Questo significa però che l’attacco non sarà né limitato né misurato, visti gli obbiettivi da raggiungere tutto il territorio siriano sarà sottoposto ai bombardamenti. Va evidenziato anche il fatto che gli Usa faranno di tutto per lasciare il loro alleato israeliano fuori di questa guerra, direttamente o indirettamente. Ma che questo si possa realizzare non convince più nessuno. Come non vedere i rischi di possibili risposte – tanto più dopo le recenti provocazioni contro di loro – da parte di Hezbollah e Iran? Sembra infatti che gli Usa, accecati da un delirio di potenza, non abbiano considerato a pieno le possibili reazioni degli alleati della Siria e le conseguenza che si potrebbero avere sull’intera regione. Al di la della reazione del governo siriano e della sua posizione geografica, non ci si deve mai dimenticare il fatto che un intervento militare esterno provocherà inevitabilmente il rovesciamento del tavolo mediorientale, innescando un effetto devastante non solo per il gli equilibri in Siria, ma per tutta la regione del Mediterraneo. Ad iniziare dall’Egitto, dove gli alleati regionali degli Usa, ad iniziare dalla Turchia, guardano al cambiamento in atto come una minaccia ai loro interessi e ai loro piani nella regione.
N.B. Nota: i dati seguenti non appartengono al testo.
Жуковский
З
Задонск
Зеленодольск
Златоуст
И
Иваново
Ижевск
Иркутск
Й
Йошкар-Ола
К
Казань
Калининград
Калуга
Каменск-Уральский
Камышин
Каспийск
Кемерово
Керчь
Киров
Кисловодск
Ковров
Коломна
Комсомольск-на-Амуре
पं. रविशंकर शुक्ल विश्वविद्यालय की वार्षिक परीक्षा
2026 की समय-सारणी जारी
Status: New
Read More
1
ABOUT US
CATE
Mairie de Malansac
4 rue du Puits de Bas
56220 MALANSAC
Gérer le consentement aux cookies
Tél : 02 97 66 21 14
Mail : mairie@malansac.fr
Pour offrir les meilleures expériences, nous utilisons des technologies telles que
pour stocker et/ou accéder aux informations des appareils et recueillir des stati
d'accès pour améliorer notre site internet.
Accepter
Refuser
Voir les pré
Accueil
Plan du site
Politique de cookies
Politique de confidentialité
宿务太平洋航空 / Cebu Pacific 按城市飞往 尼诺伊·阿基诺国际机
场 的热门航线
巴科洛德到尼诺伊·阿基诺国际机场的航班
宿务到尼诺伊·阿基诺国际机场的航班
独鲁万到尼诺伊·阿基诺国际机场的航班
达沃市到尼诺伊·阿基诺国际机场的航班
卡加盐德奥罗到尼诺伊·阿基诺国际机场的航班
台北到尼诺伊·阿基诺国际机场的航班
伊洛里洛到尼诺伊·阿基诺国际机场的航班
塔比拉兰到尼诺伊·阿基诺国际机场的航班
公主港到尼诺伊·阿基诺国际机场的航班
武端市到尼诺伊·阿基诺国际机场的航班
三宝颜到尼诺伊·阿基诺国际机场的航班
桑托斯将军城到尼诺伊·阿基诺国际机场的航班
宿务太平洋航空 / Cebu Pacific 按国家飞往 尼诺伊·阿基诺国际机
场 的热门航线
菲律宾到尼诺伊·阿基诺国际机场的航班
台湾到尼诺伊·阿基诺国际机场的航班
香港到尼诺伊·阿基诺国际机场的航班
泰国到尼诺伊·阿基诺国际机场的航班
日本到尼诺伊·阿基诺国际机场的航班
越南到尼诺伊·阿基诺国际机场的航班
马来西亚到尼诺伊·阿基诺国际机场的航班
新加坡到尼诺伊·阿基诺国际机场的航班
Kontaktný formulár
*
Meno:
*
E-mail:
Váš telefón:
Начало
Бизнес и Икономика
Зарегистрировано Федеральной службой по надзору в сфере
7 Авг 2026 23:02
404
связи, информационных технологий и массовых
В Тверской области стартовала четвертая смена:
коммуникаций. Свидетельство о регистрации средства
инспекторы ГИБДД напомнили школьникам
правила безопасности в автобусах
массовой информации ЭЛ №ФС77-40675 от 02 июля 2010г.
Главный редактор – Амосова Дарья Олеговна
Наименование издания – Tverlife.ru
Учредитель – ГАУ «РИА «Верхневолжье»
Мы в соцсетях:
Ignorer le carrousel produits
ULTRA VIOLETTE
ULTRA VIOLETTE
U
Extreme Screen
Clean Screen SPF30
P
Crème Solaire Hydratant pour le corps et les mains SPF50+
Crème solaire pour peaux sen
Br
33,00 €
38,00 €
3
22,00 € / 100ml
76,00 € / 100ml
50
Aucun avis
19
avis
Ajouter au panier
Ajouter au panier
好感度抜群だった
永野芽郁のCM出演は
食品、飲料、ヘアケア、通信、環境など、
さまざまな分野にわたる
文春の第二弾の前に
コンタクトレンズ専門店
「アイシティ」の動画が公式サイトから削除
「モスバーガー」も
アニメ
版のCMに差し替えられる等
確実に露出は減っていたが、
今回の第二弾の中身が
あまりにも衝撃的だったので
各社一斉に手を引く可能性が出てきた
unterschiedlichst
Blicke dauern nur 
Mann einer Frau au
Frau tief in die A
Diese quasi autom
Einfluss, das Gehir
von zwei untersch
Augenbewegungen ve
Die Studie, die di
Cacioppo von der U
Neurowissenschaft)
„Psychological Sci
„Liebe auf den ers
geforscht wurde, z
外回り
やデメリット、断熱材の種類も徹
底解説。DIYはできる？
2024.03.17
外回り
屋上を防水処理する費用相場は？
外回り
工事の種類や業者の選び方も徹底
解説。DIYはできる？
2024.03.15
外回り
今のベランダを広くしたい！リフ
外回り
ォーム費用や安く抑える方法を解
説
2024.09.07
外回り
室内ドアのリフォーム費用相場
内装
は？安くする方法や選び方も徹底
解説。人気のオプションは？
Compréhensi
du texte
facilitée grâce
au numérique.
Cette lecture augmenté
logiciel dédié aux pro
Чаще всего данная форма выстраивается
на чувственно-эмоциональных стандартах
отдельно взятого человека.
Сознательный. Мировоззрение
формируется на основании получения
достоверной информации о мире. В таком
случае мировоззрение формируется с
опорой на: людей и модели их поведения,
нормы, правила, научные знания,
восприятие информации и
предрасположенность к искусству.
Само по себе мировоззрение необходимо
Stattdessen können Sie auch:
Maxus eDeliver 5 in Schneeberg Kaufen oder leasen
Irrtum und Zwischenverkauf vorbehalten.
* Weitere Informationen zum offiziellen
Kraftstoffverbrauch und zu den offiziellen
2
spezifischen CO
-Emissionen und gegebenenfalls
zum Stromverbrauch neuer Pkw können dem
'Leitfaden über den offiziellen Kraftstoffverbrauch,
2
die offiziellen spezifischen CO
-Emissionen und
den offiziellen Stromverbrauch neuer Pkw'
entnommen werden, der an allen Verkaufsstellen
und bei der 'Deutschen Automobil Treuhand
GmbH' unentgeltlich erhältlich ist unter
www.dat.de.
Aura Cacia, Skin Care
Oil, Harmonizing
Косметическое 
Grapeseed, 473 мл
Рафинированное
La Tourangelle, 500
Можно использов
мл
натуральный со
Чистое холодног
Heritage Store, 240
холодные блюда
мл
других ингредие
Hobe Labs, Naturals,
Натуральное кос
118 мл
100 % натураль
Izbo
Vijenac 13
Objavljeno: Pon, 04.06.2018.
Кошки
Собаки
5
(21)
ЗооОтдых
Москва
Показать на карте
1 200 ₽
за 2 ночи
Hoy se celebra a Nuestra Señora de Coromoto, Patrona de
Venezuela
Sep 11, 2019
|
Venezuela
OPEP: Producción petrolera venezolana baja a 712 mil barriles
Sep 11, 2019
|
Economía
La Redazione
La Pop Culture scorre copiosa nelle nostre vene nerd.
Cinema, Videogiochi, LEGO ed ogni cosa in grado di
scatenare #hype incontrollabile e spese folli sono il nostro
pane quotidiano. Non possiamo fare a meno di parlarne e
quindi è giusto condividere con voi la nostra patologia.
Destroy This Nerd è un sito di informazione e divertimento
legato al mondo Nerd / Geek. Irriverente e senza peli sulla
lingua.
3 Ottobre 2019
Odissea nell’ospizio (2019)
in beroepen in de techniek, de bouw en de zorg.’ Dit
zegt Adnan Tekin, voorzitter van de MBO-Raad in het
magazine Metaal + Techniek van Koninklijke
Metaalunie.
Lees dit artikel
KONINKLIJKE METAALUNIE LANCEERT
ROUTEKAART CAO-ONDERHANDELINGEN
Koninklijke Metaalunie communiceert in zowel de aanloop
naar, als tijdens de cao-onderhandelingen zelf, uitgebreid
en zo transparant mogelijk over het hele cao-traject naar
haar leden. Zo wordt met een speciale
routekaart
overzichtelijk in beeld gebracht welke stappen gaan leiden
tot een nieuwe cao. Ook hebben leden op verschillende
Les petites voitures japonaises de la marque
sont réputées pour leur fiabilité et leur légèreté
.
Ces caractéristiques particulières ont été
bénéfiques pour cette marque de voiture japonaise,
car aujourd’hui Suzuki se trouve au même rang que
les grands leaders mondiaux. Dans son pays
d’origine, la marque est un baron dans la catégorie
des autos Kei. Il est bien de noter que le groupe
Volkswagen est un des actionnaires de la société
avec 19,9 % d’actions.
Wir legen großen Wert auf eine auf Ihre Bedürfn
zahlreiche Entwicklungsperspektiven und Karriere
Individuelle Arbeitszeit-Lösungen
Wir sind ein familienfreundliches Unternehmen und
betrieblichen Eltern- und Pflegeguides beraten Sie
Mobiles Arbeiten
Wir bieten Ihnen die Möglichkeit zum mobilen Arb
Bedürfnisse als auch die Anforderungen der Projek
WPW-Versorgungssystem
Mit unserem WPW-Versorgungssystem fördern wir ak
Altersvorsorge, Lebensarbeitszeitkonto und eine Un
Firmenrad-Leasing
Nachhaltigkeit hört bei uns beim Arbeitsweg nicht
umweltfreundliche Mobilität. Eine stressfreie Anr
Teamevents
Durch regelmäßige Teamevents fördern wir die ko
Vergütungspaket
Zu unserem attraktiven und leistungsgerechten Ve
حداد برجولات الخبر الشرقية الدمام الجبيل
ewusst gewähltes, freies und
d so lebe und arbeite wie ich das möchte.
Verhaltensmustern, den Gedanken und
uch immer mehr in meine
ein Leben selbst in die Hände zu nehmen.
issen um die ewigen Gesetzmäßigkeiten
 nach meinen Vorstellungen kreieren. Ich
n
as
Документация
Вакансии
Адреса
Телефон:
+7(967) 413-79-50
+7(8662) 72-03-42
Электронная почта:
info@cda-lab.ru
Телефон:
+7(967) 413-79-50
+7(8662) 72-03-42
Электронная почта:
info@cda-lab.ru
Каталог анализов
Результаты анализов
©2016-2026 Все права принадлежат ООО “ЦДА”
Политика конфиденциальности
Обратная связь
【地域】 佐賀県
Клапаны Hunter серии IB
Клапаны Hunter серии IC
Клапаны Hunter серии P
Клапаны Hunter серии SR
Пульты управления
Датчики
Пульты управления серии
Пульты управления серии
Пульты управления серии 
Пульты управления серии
Alcune brevi considerazione finali. Se Assad non cade, dopo aver colpito le sedi della sicurezza e la sua capacità militare è un problema. Ma se cade subito e i ribelli avanzassero verso Damasco annunciando la caduta del regime, anche questo sarebbe un problema. Un problema non solo per la Siria, ma per tutta la regione, vista la diversità e la rivalità interna alle fazione che formano l’opposizione armata dei ribelli. Quale potrebbe essere in questo caso la reazione americana e occidentale alla creazione dello “Stato Iraq-Sham Islamico” come teorizzano alcuni gruppi salafiti?
Per questo con convinzione e ostinazione bisogna lavorare affinché, prima che sia troppo tardi, la soluzione alla crisi siriana sia politica e senza ingerenza militare esterna. Serve un tavolo nazionale dove si possano sedere governo e opposizione, naturalmente dopo un cessate il fuoco, magari realizzato sotto l’egida della Conferenza islamica o dei paesi non allineati. Un luogo dove si possa determinare un processo di riforma politica in grado di portare il paese ad elezioni democratiche.
No alla guerra imperialista, per un Mediterraneo di pace e cooperazione fra i popoli.